De la Espriella condena o assassinato de dois membros de sua campanha e acusa Petro de dar impunidade a "bandidos"

Archivo - Arquivo - 12 de fevereiro de 2026, Medellín, Antioquia, Colômbia: O candidato à presidência da Colômbia Abelardo de la Espriella, do movimento político Defensores de la Patria, dá uma entrevista coletiva em Medellín, Colômbia, em 12 de fevereiro
Europa Press/Contacto/Camilo Moreno - Arquivo

MADRID 17 maio (EUROPA PRESS) -

O candidato de direita colombiano Abelardo de la Espriella lamentou neste sábado, em uma mensagem divulgada nas redes sociais, o assassinato de dois membros de sua equipe de campanha, a apenas duas semanas das eleições presidenciais no país.

"Hoje choramos a morte de Roger Mauricio Devia e Fabián Cardona, dois patriotas assassinados covardemente pelo narcoterrorismo enquanto carregavam a bandeira desta campanha e o sonho de uma Colômbia diferente", afirmou De la Espriella, que descreveu os falecidos como "homens do povo, verdadeiros tigres, que percorriam as ruas defendendo a democracia, a liberdade e a esperança de milhões de colombianos".

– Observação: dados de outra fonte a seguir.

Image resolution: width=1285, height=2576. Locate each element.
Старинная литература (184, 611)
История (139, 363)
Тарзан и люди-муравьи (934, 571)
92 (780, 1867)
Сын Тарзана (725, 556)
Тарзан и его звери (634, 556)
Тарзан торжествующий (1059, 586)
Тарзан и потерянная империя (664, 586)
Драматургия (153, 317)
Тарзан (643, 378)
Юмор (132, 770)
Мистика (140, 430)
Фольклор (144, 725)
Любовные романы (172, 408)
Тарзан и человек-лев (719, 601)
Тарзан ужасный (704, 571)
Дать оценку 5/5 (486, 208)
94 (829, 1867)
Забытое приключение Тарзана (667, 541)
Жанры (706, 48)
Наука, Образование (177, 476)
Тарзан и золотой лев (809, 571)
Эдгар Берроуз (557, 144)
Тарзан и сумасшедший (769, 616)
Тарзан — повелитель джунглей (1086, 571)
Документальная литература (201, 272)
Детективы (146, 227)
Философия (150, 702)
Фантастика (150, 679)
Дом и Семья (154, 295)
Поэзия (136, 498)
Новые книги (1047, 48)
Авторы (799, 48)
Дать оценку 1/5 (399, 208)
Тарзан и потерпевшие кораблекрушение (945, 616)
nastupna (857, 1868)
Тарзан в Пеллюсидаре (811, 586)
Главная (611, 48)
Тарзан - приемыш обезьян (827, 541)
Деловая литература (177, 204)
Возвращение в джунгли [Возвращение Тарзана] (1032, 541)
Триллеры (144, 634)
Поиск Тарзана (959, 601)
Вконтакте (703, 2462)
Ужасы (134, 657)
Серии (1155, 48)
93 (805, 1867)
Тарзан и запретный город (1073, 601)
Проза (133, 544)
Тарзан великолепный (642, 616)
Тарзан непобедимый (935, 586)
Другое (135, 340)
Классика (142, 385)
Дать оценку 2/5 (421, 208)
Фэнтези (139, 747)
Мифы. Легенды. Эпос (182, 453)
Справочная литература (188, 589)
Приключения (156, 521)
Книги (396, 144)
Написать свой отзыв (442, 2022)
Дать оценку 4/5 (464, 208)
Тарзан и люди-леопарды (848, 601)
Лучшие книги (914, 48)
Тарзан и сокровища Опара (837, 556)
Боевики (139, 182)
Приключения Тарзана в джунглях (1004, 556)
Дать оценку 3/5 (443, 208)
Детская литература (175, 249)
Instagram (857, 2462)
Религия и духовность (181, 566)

O candidato da direita disse ter “a alma despedaçada” e garantiu que “seu sangue não será derramado em vão”. “Seu sacrifício nos obriga a seguir em frente com mais força, mais coragem e mais determinação”, acrescentou, defendendo que “seu único crime foi acreditar na Pátria e não se ajoelhar diante dos violentos”.

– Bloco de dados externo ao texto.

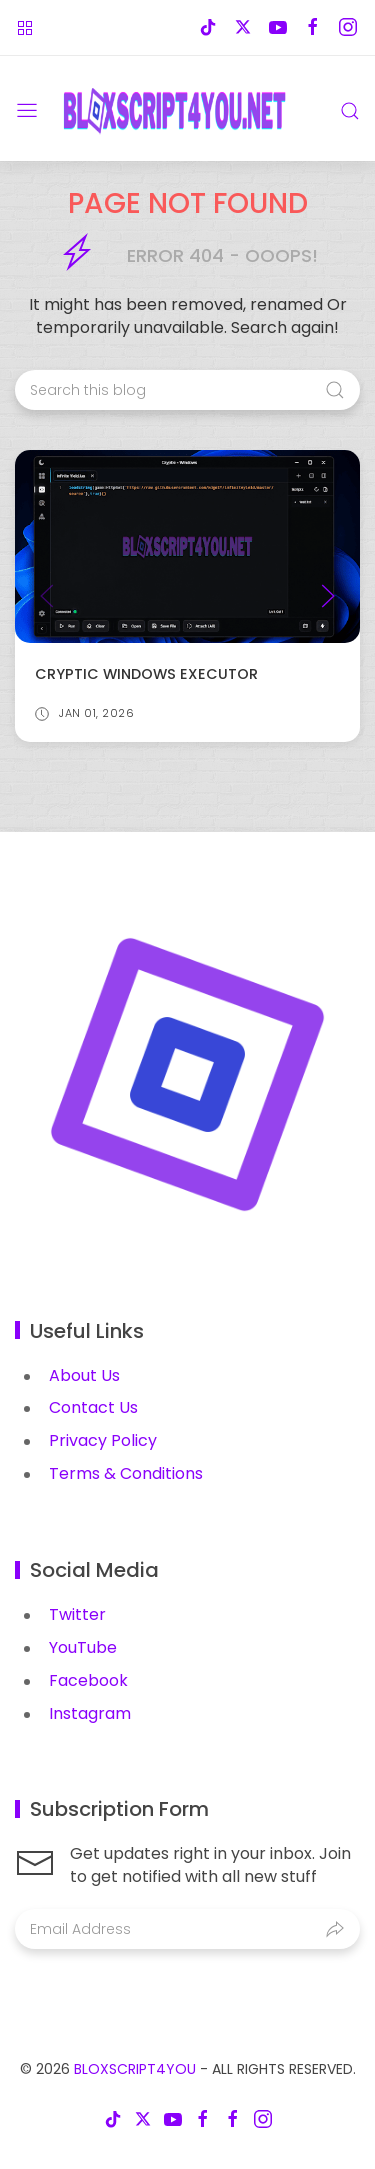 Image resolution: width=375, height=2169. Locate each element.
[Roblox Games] (25, 27)
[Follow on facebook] (312, 27)
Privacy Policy (103, 1440)
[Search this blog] (187, 390)
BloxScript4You (135, 2069)
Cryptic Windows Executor (146, 675)
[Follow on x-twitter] (242, 27)
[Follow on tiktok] (207, 27)
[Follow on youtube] (277, 27)
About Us (84, 1375)
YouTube (83, 1647)
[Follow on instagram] (347, 27)
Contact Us (93, 1407)
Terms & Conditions (126, 1473)
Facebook (88, 1680)
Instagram (90, 1713)
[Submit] (335, 1929)
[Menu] (27, 111)
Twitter (77, 1614)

Na mesma linha, responsabilizou diretamente o governo do presidente Gustavo Petro, a quem criticou por facilitar “oxigênio, impunidade e território a esses bandidos”, e prometeu implementar medidas contundentes “desde o primeiro dia” de seu mandato, declarando “uma guerra frontal e sem trégua ao narcoterrorismo”. “Não haverá diálogos com assassinos, não haverá paz total e impunidade para bandidos”, acrescentou.

O Partido Defensores, ao qual pertenciam os falecidos juntamente com De la Espriella, também emitiu um comunicado no qual declarou que “hoje a manada guarda silêncio por dois patriotas que perderam a vida defendendo suas convicções e a democracia”. “Sua memória não será esquecida”, concluiu a formação, que espera que o sacrifício de Devia e Cardona sirva para fortalecer “a determinação de milhões de colombianos que permanecem firmes pela pátria”.

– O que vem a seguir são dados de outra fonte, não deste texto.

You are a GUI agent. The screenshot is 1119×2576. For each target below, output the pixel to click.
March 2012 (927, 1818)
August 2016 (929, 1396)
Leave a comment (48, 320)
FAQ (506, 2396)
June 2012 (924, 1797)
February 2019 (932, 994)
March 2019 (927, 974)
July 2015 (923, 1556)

O incidente reacendeu a preocupação com a segurança em Meta, uma região historicamente afetada pela violência de grupos armados ilegais e pelo narcotráfico, onde Rogers Mauricio Devia e Fabián Cardona foram alvejados na noite de sexta-feira em uma zona rural da localidade de Cubarral.

Devia, ex-prefeito de Cubarral e responsável pela campanha local de De la Espriella, e Cardona, encarregado da logística, voltavam de Villavicencio transportando material eleitoral quando foram mortos — nas palavras do candidato à presidência — “a sangue frio”.

De olho no primeiro turno das eleições, marcado para o próximo dia 31 de maio, De la Espriella ocupa atualmente a segunda posição nas pesquisas, atrás do esquerdista Iván Cepeda. Sua proposta inclui medidas rigorosas contra a guerrilha, grupos criminosos e o tráfico de drogas, como bombardeios a acampamentos rebeldes e a retomada da pulverização aérea de plantações de coca.